Continuing with the idea of a streamline that enters the gap between a bubble and a flat boundary, we note that integration of the momentum equation along this streamline yields a Bernoulli-type relation. If we assume a priori knowledge of the bubble’s radial dynamics and adopt simple geometric assumptions about the flow in the gap, we obtain a relation that is a modified version of the well known equation for the pressure around an unconfined, oscillating spherical bubble. This modified Bernoulli relation defines pressure in the gap, which would be “felt” by the boundary, and provides a tool for exploring how the geometry of flow confinement affects this pressure [20, see section 3]. Two types of relevant flow confinement can be identified: near-field confinement for flow restricted in a small gap between a bubble and a boundary, and far-field confinement for flow that does not spherically diverge with increasing distance from the bubble. Far-field confinement is particularly relevant when the bubble size approaches the vessel diameter and streamlines remain parallel to the vessel axis.

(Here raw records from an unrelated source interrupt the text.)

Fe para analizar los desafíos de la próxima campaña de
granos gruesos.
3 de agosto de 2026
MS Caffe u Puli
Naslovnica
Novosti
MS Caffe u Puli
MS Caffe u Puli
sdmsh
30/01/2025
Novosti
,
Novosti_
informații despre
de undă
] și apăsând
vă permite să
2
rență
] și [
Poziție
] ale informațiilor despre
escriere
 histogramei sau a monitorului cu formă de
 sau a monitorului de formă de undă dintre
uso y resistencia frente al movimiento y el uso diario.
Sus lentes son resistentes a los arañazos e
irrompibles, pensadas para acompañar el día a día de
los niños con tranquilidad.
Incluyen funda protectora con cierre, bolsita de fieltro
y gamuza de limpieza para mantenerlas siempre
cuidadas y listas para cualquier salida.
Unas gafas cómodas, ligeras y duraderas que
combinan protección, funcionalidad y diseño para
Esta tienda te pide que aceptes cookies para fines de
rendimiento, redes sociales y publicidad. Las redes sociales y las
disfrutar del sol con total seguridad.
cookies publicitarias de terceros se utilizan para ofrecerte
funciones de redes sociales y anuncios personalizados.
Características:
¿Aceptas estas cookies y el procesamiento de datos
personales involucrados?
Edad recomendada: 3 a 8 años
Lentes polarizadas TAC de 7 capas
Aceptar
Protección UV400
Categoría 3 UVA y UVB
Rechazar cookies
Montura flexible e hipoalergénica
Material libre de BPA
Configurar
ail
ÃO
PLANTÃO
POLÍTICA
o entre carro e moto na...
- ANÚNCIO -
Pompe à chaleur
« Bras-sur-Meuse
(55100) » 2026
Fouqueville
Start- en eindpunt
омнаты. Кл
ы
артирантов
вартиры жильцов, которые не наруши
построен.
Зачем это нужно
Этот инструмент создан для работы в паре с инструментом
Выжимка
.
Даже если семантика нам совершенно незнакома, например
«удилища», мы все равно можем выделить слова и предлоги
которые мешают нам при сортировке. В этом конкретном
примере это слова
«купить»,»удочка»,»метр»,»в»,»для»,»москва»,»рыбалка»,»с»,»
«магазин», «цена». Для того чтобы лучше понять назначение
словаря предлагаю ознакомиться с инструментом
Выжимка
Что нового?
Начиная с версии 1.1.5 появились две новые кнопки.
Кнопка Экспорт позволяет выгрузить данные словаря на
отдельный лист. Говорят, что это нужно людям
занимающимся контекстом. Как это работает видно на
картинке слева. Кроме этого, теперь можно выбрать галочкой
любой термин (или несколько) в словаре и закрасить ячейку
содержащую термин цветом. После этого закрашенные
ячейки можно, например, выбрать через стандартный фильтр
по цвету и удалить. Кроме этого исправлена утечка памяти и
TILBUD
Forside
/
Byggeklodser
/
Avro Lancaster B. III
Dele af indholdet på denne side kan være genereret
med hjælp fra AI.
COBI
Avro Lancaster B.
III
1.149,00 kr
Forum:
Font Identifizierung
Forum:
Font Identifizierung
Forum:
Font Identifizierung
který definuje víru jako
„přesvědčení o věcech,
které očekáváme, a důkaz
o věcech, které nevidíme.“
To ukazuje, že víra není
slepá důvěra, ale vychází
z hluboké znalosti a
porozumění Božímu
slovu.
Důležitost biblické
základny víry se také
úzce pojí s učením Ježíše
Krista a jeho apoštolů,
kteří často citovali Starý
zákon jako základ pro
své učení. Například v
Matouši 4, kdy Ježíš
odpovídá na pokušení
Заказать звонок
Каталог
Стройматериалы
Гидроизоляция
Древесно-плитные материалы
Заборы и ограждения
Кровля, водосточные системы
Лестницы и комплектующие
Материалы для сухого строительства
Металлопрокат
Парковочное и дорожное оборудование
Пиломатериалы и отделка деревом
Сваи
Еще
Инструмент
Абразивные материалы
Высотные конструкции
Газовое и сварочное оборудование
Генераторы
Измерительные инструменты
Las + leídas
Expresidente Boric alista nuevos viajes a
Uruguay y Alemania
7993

Both types of confinement lead to higher ratios of negative to positive pressure at the boundary [20, see Fig. S5]. The ability of both near-field and far-field confinement to enhance negative pressures is consistent with the observations presented in Fig. 3, in which prominent invagination occurs for bubbles that both do and do not visibly contact the vessel walls.

Conclusions

We make two primary observations about how acoustically excited bubbles interacted with microvessels in ex vivo tissue: vessel deformations favored invagination over distention, and liquid jets formed during collapse were directed away from the nearest vessel wall. Similar qualitative behaviors have been described previously for bubbles interacting with a nearby compliant boundary; however, even qualitative characteristics of such interactions are expected to be sensitive to the mechanical properties of the boundary material [8]. Because the mechanical properties of tissue remain incompletely understood (especially for strains and strain rates relevant to medical ultrasound), our observations identify how bubbles are likely to interact with real vessels. In future work, measurement of invagination and distention will be compared to histological vessel damage to correlate potential bioeffects with mechanisms of interaction. In addition, the shape and extent of invaginations will be characterized, and subsequent relaxations will be observed. Such observations will allow estimation of the elasticity and viscosity of tissue at time and length scales relevant to acoustic cavitation.